Por Paulo Henrique Faria 


        Agora é oficial, o Neoliberalismo começou a ser extirpado do governo argentino! A chapa encabeçada por Alberto Fernández e a ex-presidente Cristina Kirchner venceu, neste domingo (27/10), o até então mandatário da “Casa Rosada” Mauricio Macri. Cristina teve lá a grandeza que Lula deveria ter tido cá, há pouco mais de um ano.   

        Com 97% das urnas apuradas, Fernández ganhou com – até então – 48,1% dos votos (O que corresponde a pouco mais de 12,4 milhões de eleitores), ante 40,4% de Macri (10,4 milhões da preferência). Portanto, os cálculos de Kirchner estavam absolutamente corretos! Ela iria pro 2º turno, mas, pela forte rejeição ao seu nome, tinha altas chances de ser derrotada na sequência do pleito.  

        Todavia, para entender melhor a jogada certeira de Cristina Kirchner é preciso retroceder até 2017, quando a líder do Kirchnerismo foi eleita senadora. Se elegeu só que atrás do candidato macrista Eduardo Bullrich. Isso, certamente, já ascendeu o sinal de alerta para as eleições presidenciais de agora. Cristina, tal qual Lula aqui, era constantemente perseguida pelo sistema judiciário. Via, assim, sua rejeição crescer diante dos constantes ataques que sofrera da Mídia alinhada ao Mercado e à Direita portenha.  

       Segundo relato, à BBC Brasil, do político Eduardo Valdés, que apresentou Alberto Fernández ao casal Kirchner em 1997, Cristina observou que Lula não conseguiu transferir todo o seu capital político para Fernando Haddad em 2018. Desta maneira, no início deste ano, Fernández – rompido com os Kirchner há mais de sete anos – foi procurado por Cristina. Em maio ambos anunciaram a aliança denominada “Todos”. Que consistiria numa união de partidos e grupos políticos da centro-esquerda argentina. Peronistas e Kirchneristas juntos para retirar o poder das mãos da Direita antipovo! 

     Alberto Fernández, advogado e adepto do Peronismo (Espécie de Varguismo/Trabalhismo) na política e do Neo-Keynesianismo na economia, foi chefe de gabinete de Cristina Kirchner. É impossível, pelo menos pra mim, não fazer uma correlação do novo presidente argentino com Ciro Gomes. Pra quem não lembra, o pedetista foi ministro de confiança de Lula e ajudou fortemente na crise do “Mensalão” de 2005. Ciro apoiou o Lulopetismo até 2016, mas, nos últimos dois anos, vem trocando farpas com os mesmos. Ciro Gomes foi claramente sabotado por Lula nas eleições de 2018, tudo em nome do hegemonismo no campo progressista. E assim como Fernández se tornou um forte crítico do governo que fez parte.
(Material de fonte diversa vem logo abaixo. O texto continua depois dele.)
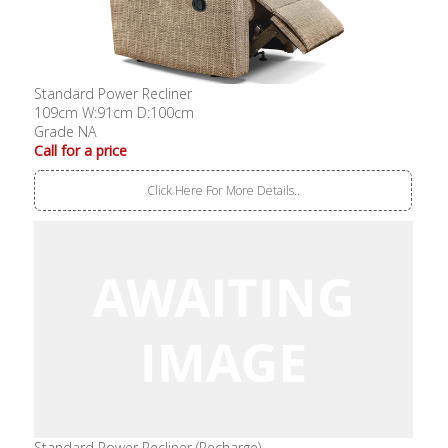
Standard Power Recliner
109cm W:91cm D:100cm
Grade NA
Call for a price
Click Here For More Details..
Standard Power Recliner (Recharge)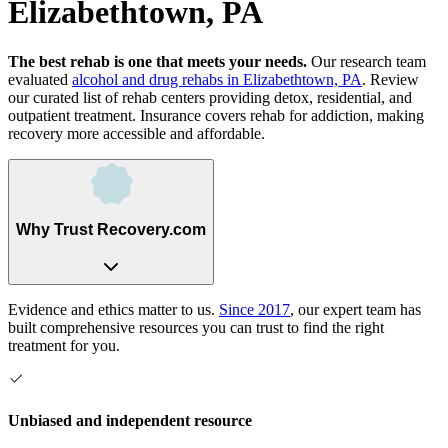
Elizabethtown, PA
The best rehab is one that meets your needs.
Our research team
evaluated
alcohol and drug rehabs
in
Elizabethtown, PA
. Review
our curated list of rehab
centers
providing detox, residential, and
outpatient treatment.
Insurance covers rehab for addiction, making
recovery more accessible and affordable.
Why Trust Recovery.com
Evidence and ethics matter to us.
Since 2017
, our expert team has
built comprehensive resources you can trust to find the right
treatment for you.
Unbiased and independent resource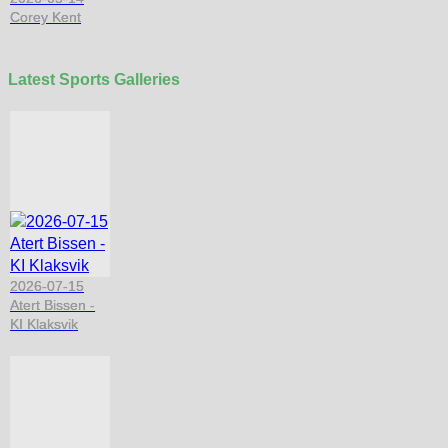
Corey Kent
Latest Sports Galleries
2026-07-15
Atert Bissen -
KI Klaksvik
Lula sabia que não poderia ser candidato e que seu sucessor forjado às pressas, Fernando Haddad (que havia perdido reeleição em 1º turno em 2016), seria uma presa fácil para o neofascista Jair Bolsonaro no embate final. Todas as pesquisas mostravam que Ciro seria um player mais competitivo nas projeções de 2º turno, por conta da sua baixa rejeição. Ao passo que o antipetismo não parava de subir no país.  

          Pra quem acompanha de perto a conjuntura política brazuca, sabe que em 2022 o Bolsonarismo deverá chegar torrado e, portanto, figuras da soft right como o apresentador Luciano Huck ou governador paulista João Doria, se mostram como os prováveis herdeiros de boa parte destes eleitores arrependidos de Bolsonaro. Sabem também, que as chances de Haddad ser novamente derrotado são muito grandes.   
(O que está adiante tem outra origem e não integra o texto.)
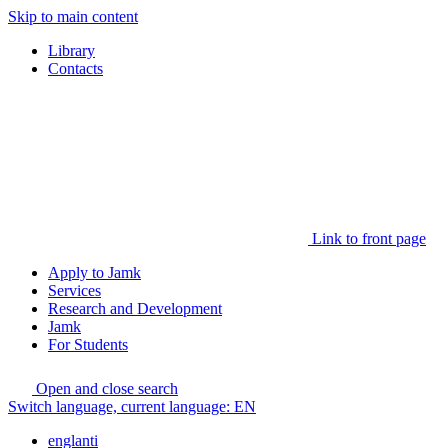
Skip to main content
Library
Contacts
Link to front page
Apply to Jamk
Services
Research and Development
Jamk
For Students
Open and close search
Switch language, current language:
EN
englanti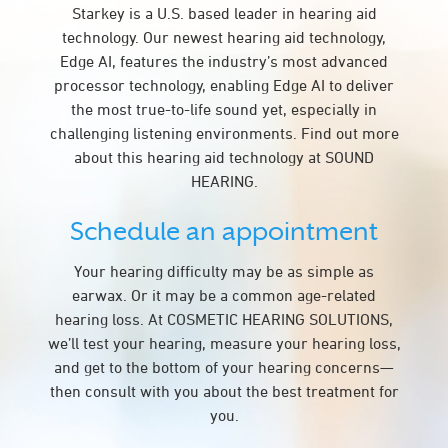
Starkey is a U.S. based leader in hearing aid
technology. Our newest hearing aid technology,
Edge AI, features the industry’s most advanced
processor technology, enabling Edge AI to deliver
the most true-to-life sound yet, especially in
challenging listening environments. Find out more
about this hearing aid technology at SOUND
HEARING.
Schedule an appointment
Your hearing difficulty may be as simple as
earwax. Or it may be a common age-related
hearing loss. At COSMETIC HEARING SOLUTIONS,
we’ll test your hearing, measure your hearing loss,
and get to the bottom of your hearing concerns—
then consult with you about the best treatment for
you.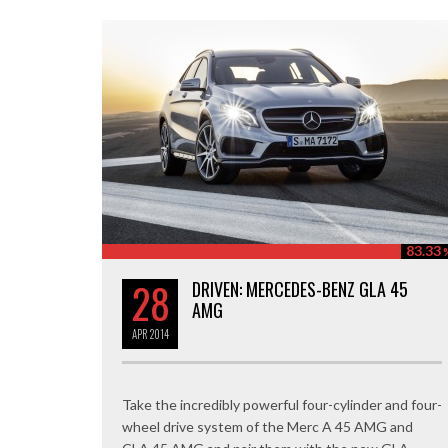
83.33
28
DRIVEN: MERCEDES-BENZ GLA 45
AMG
APR
2014
Take the incredibly powerful four-cylinder and four-
wheel drive system of the Merc A 45 AMG and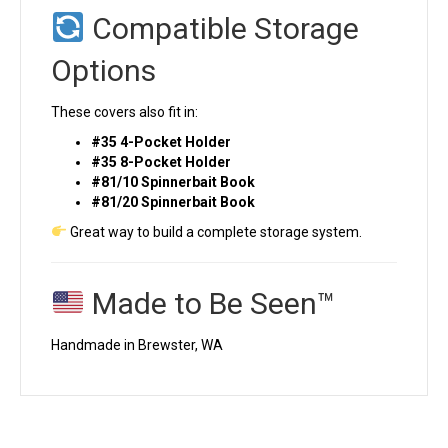
Compatible Storage
Options
These covers also fit in:
#35 4-Pocket Holder
#35 8-Pocket Holder
#81/10 Spinnerbait Book
#81/20 Spinnerbait Book
Great way to build a complete storage system.
Made to Be Seen™
Handmade in Brewster, WA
          Não seria a hora de Lula assumir os vários erros políticos que praticou e chamar o antigo aliado Ciro para uma conversa franca e conciliadora?! Temos agora menos de três anos para aparar as arestas e nos unir. Uma aliança entre PDT, PT, PSB, PCdoB, PSOL, REDE e outros partidos de Centro poderia eleger uma chapa formada por Ciro Gomes e Fernando Haddad! Afinal, nossa concordância é muito maior do que o contrário. Somos a atual oposição no Brasil. Está na hora do “Pelé” admitir que se equivocou e aprender com os acertos do “Maradona”.